2. Hechos Del expediente, se advierten como hechos relevantes los siguientes: 2.1. La Corporación de Abastos de Bogotá “CORABASTOS” instauró demanda civil en contra de la señora Myriam Morales de Morales y Atanasio Rodríguez Cely, con el fin de que se reivindicara el dominio que tenían sobre un inmueble. 2.2. La justicia ordinaria en las instancias correspondientes negaron las pretensiones de la demanda propuesta por “CORABASTOS” y fijaron las agencias

en derecho a favor de la parte vencedora. 2.3. Inconformes con la decisión que finalmente se adoptó en relación con el valor de las agencias en derecho reconocidas, la señora Myriam Morales de Morales interpuso demanda en ejercicio del medio de control de reparación directa, en contra de la Nación - Dirección Ejecutiva de Administración Judicial, con el fin de que se declarara patrimonialmente responsable a la entidad por los perjuicios materiales causados con ocasión del error judicial en el que había incurrido la Sala Civil del Tribunal Superior de Distrito Judicial, al momento de fijar las correspondientes agencias en derecho. 2.4. EL Tribunal Administrativo de Cundinamarca, Sección Tercera, Subsección “B”, en sentencia del 4 de julio de 2007, resolvió negar las pretensiones de la demanda. 2.4.1. Luego de analizar el momento procesal en el que se hizo la respectiva liquidación de las agencias en derecho, concluyó que el juez debió referirse a las normas aplicables y vigentes en el momento en el que se causó el derecho, esto es, el Decreto 2282 de 1989 y no la Ley 794 de 2003 como lo pretendía la parte actora, pues que esto iba en contra de la irretroactividad de la ley en materia civil. 2.4.2. Sostuvo además que la Sala Civil del Tribunal Superior de Distrito Judicial no tenía por qué tener en cuenta los frutos civiles y naturales, ni tomar un monto diverso al que en su momento se dispuso en la decisión de tutela adoptada en su momento. 2.5. La decisión se apeló ante el Consejo de Estado, Sección Tercera, Subsección “B”, que en sentencia del 11 de noviembre de 2016, confirmó la

decisión del tribunal. 2.5.1. La Sección Tercera de esta Corporación indicó que, las costas procesales que pueden fijarse a cargo de la parte derrotada - incluidas las agencias en derecho -, deben calcularse con base en la cuantía de las pretensiones, sin tener en cuenta los frutos, intereses, multas o perjuicios, con observancia también de las tarifas de abogados de que habla el numeral 3º del artículo 393 del CPC. 2.5.2. Dijo también que las tarifas de abogados que fueron utilizadas por la Sala Civil del Tribunal Superior de Bogotá eran plenamente vigentes para el caso y que eran las que se habían expedido para el momento en que se promovió la acción reivindicatoria de Corabastos en contra de la señora Myriam Morales de Morales.

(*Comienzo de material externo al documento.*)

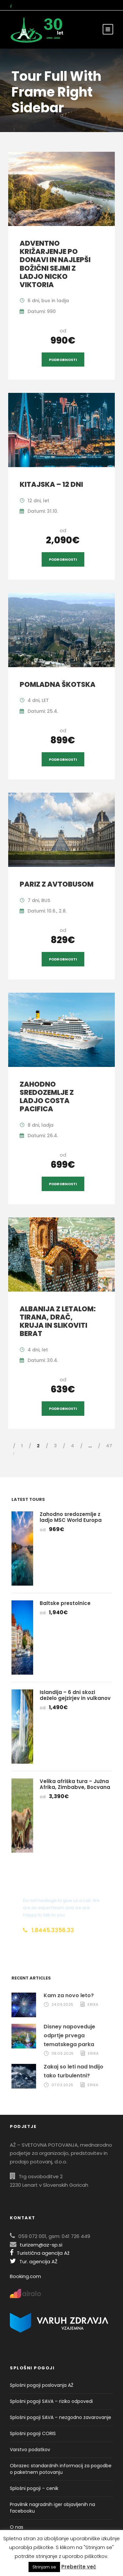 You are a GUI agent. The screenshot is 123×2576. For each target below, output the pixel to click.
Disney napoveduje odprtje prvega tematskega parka (69, 2035)
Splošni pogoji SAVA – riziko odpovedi (51, 2401)
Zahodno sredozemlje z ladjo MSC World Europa (71, 1517)
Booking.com (25, 2276)
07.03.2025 (62, 2085)
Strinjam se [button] (44, 2567)
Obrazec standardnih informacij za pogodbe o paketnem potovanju (61, 2468)
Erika (93, 2004)
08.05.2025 (62, 2053)
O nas (16, 2527)
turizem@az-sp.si (41, 2244)
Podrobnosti (63, 359)
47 (109, 1445)
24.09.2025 (62, 2004)
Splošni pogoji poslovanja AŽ (41, 2385)
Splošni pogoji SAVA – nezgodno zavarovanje (60, 2417)
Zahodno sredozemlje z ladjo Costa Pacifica (47, 1096)
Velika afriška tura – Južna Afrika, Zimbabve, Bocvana (75, 1784)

Además, que no podía perderse de vista que había una orden de tutela que había ordenado que la liquidación de costas se hiciera con base en los parámetros establecidos en el artículo 393 del CPC. 2.5.3. Que no había lugar a fijar agencias en derecho con base en el dictamen pericial mencionado por la demandante en reparación, ya que el juez de conocimiento había advertido razonablemente la existencia de un error grave en el mismo, lo que le permitía desestimar sus conclusiones. 2.6. La anterior decisión contó con un salvamento de voto, en el que se manifestó que se apartaba de la decisión en cuanto se liquidaron las agencias en derecho respectivas sin la indexación y que si bien los artículos 20 y 393 del CPC definen la estimación de la cuantía al tiempo de la demanda como uno de los criterios a tener en cuenta en la liquidación de las agencias en derecho, de ello no se sigue

que estas normas excluyan la aplicación del principio general de la indexación de las condenas en dinero, como ocurrió en el caso. 2.7. El 21 de noviembre de 2016, se desfijó el edicto por el que se notificó la providencia de la Sección Tercera, Subsección “B” del Consejo de Estado (fl. 318, expediente en préstamo).

3. Fundamentos de la acción Propuso la existencia de un defecto sustantivo. Dijo que las autoridades judiciales accionadas fundamentaron sus providencias en normas ya derogadas, pues que ordenaron liquidar las agencias en derecho reclamadas, en resoluciones del Colegio de Abogados de Bogotá y del Colegio Nacional de Abogados, pese a que en el año 2003, dichas resoluciones fueron derogadas taxativamente por el artículo 393, inciso 3º del CPC, modificado por el artículo 43 de la Ley 794 de 2003 y por el Acuerdo 1887 de 2003.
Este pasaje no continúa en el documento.